Ray was in his early fifties and said he’d been
conducting tours of the swamp for over a decade. That was reassuring. Donovan had warned her the journey would be at least five hours long, then it’d take that much time to get back out to civilization. If Beck was in bad shape, he’d need food, water and first-aid supplies, not counting Holy Water if he’d tangled with a demon. An early morning trip to the convenience store had netted those supplies and now they were packed into Beck’s duffel bag and Riley’s backpack. Everything was ready, but they were missing someone, a man named Erik. So far he’d been a no show.
‘What about the other teams?’ she asked.
‘They went out a half hour ago.’
Like we should have.
Simon was on one of them and, to Riley’s surprise, Justine on another. The reporter had refused to stay in town, saying she’d always wanted to see what a swamp was really like.

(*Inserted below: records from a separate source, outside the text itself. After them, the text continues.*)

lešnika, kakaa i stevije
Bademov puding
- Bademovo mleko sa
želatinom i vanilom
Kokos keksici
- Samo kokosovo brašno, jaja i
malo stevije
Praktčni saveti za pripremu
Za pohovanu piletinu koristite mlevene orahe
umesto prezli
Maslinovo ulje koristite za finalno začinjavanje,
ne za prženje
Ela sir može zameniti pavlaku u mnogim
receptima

Maybe an alligator will carry her off.
Ray dialled a number, then spoke with someone. His brow creased in frustration, then he hung up. ‘Erik has backed out of the trip. It’s just us unless I can find someone else.’

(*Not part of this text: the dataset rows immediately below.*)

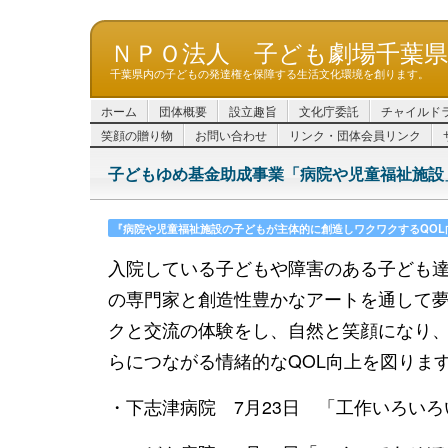
ＮＰＯ法人 子ども劇場千葉
千葉県内の子どもの発達権を保障する生活文化環境を創ります。
ホーム
団体概要
設立趣旨
文化庁委託
チャイルド
笑顔の贈り物
お問い合わせ
リンク・団体会員リンク
子どもゆめ基金助成事業「病院や児童福祉施設
『病院や児童福祉施設の子どもが主体的に創造しワクワクするQOL向
入院している子どもや障害のある子ども
の専門家と創造性豊かなアートを通して
クと交流の体験をし、自然と笑顔になり
らにつながる情緒的なQOL向上を図りま
・下志津病院 7月23日 「工作いろいろ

Surprise. ‘No, let’s hit the water,’ Riley replied. ‘Beck’s running out of time. We need to go now.’
Ray didn’t argue, but helped her into the boat and then pointed out the blankets underneath her seat. ‘It’ll get cold when we start moving.’
Riley unearthed one of the heavier ones, draping it over her knees. Fortunately she’d thought ahead and had added a few layers under her jacket and bought a stocking cap. As Ray did something with the motor, she studied the area around her. The water was a perfect mirror, reflecting the tall trees and brown grasses along its edges. Birdsong reached her ears and every now and then something would fit from treetop to treetop. There was a unique smell in the air, part decay, part fresh earth, overlaid by abundant moisture.
‘I’ll use the outboard for a while, then switch to the electric motor,’ her guide explained. ‘That way we’ll be able to hear Beck if he calls to us.’
‘Why not use it right now?’ she asked, concerned they might go right past him if he was injured.
‘It’s slower. As I see it, if I was going to get rid of someone in the swamp, I sure wouldn’t leave him close to the dock.’